El Cerdo Dieciséis persigue la luna y se convierte en el rey
SALÍ silenciosamente del recinto, dejando a la multitud perpleja alrededor de Lan Lian. Vi los ojos malvados de Xu Bao medio ocultos entre la muchedumbre y supuse que el viejo ladrón no se había atrevido todavía a hacer un movimiento y me dejaba tiempo para que me preparara a luchar cara a cara con él.
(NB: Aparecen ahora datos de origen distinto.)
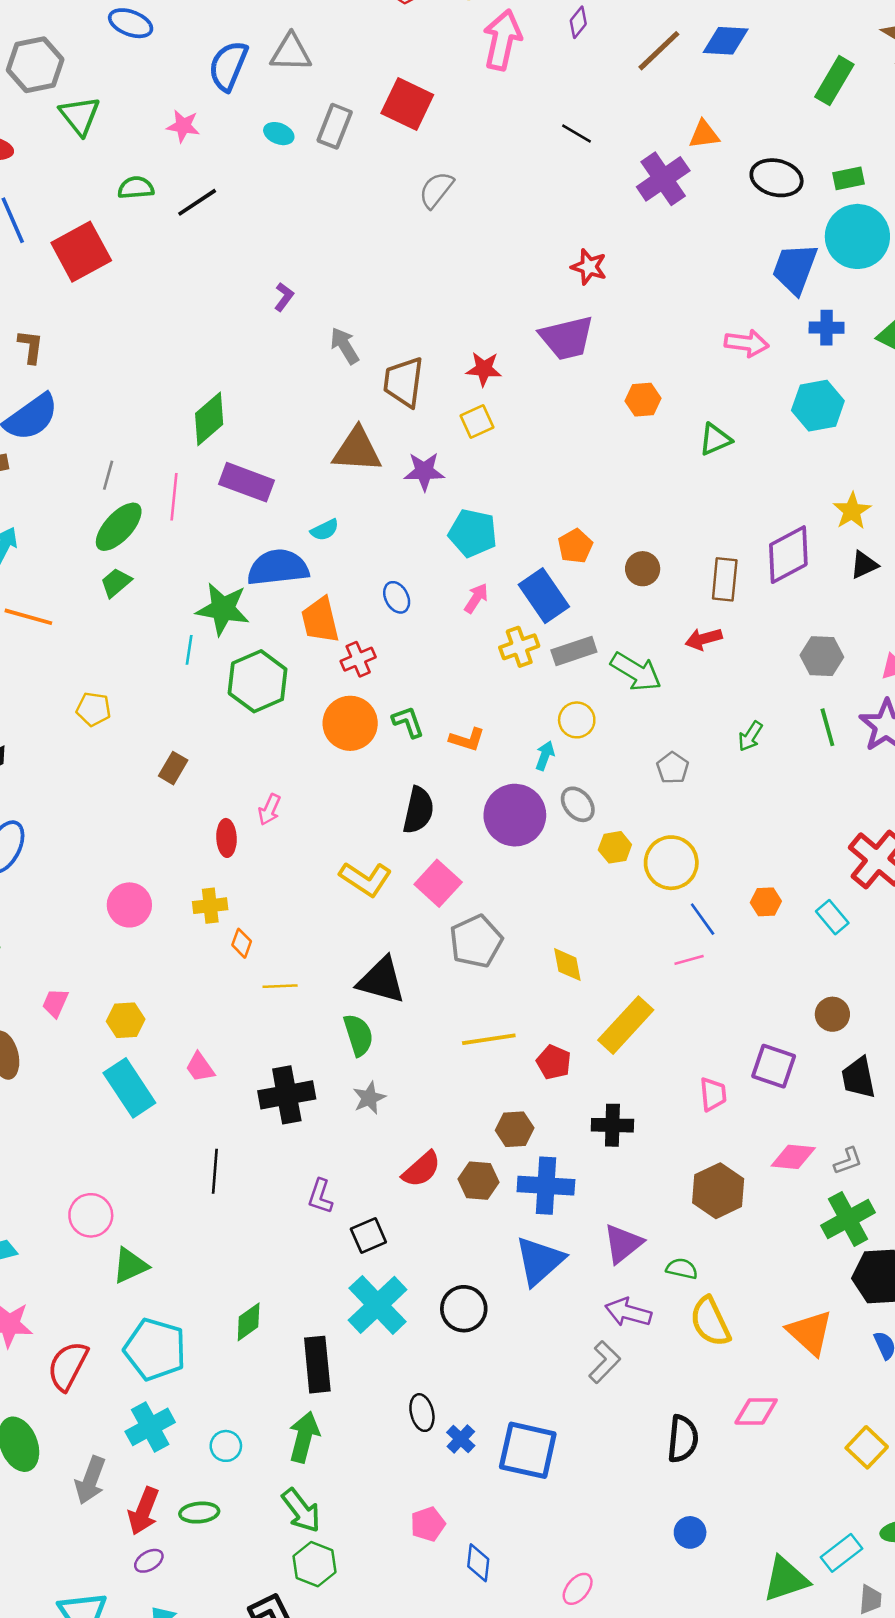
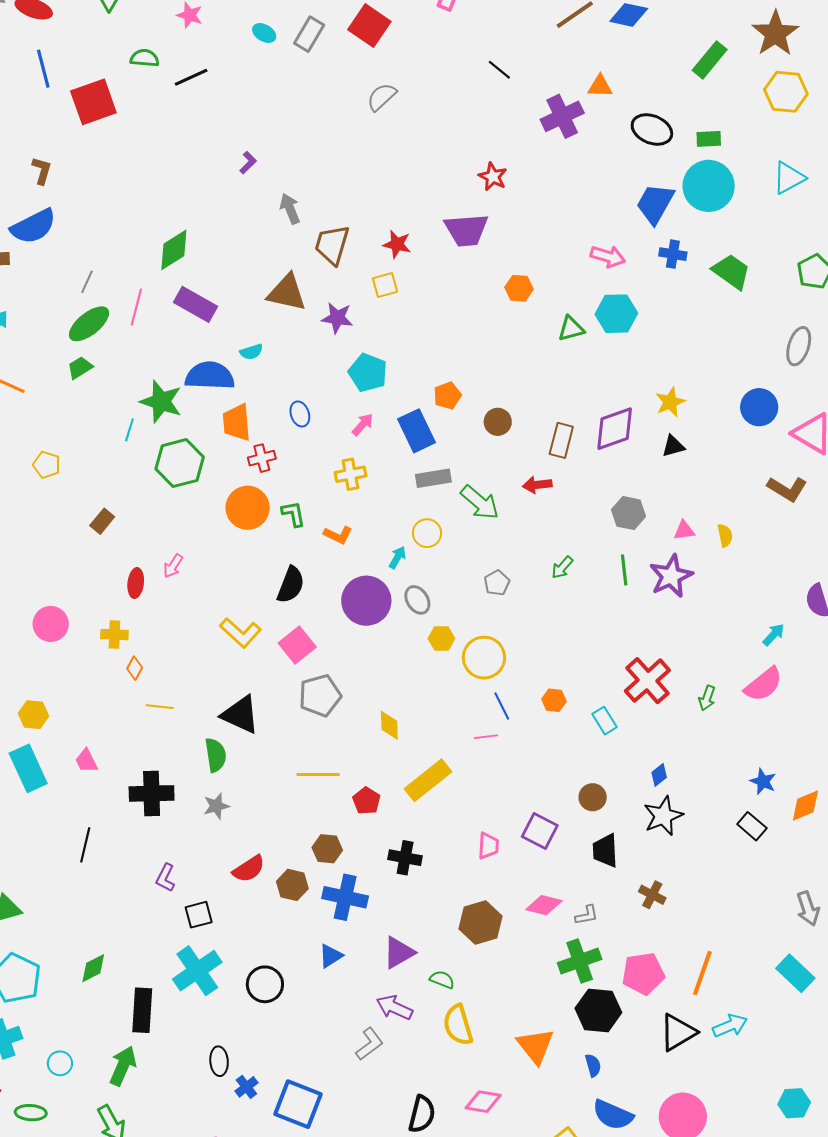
cyan hexagon: (818, 406) -> (616, 314), moved
yellow cross: (519, 647) -> (350, 474), moved
blue triangle: (539, 1261) -> (331, 956), size x0.6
Ni una sola persona permanecía en la granja y cuando cayó la noche —la hora de comer para nosotros, los aproximadamente setenta supervivientes— comenzaron a escucharse los sonidos del hambre. Habría abierto las pocilgas y liberado a todos los cerdos si no fuera por la posibilidad de que me acribillaran con sus preguntas. Adelante, compañeros, montad una escena tan grande como os apetezca. No tengo tiempo para preocuparme por vosotros, ya que diviso la escurridiza silueta de Xu Bao detrás del albaricoquero torcido. De hecho, podía sentir perfectamente cómo el aura del asesino emanaba del cuerpo de aquel hombre tan cruel. Mi mente giraba vertiginosamente mientras ideaba una serie de estrategias desde el lugar de la pocilga en el que me hallaba oculto. Me escondí en una esquina, convencido de que esa sería la mejor manera de mantener mis joyas lejos de todo daño. Busqué un refugio, fingiendo ignorancia, pero tenía un plan: observar, esperar y emplear la resistencia pasiva. Vamos, Xu Bao. Crees que vas a poner las manos en mis joyas para comértelas con tu licor. Pues bien, antes te arranco de un mordisco las tuyas y me cobro venganza en nombre de todos los animales a los que has mutilado.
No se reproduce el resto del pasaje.